(Stored data)
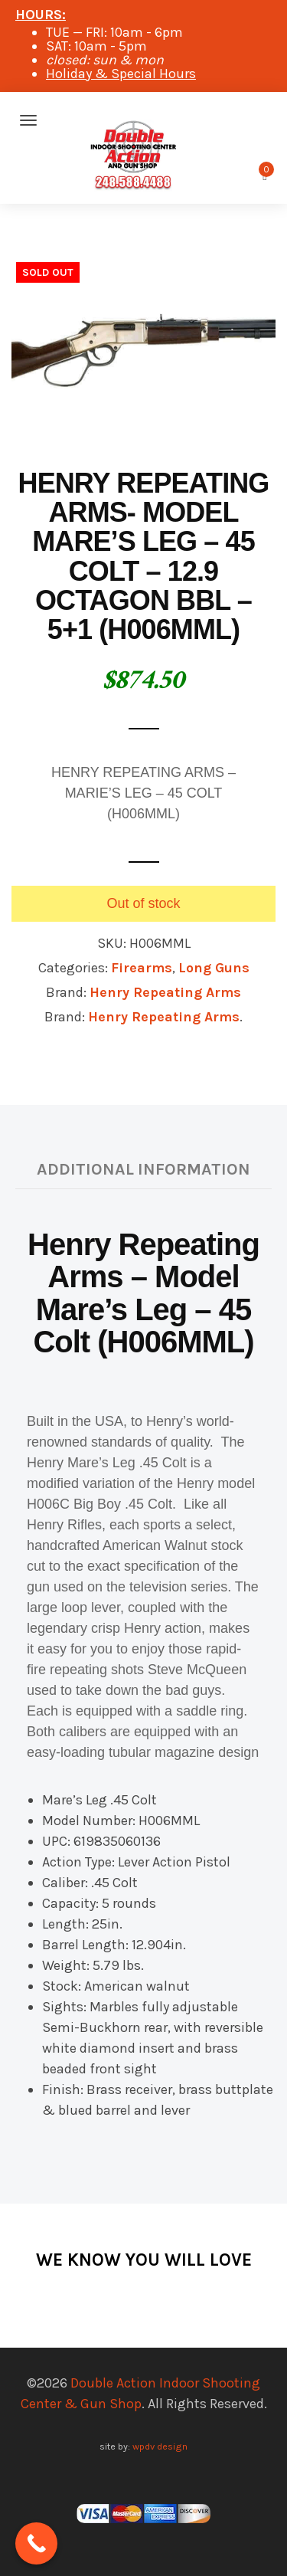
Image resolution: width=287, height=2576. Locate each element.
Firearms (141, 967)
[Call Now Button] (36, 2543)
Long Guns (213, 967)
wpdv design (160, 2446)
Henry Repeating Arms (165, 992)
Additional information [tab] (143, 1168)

Task instructions
Print nothing but the lines from the one that contains "Henry Repeating Arms (165, 992)" to the final line of the data, both included, exactly as they read.

Exercise solution
Henry Repeating Arms (165, 992)
Additional information [tab] (143, 1168)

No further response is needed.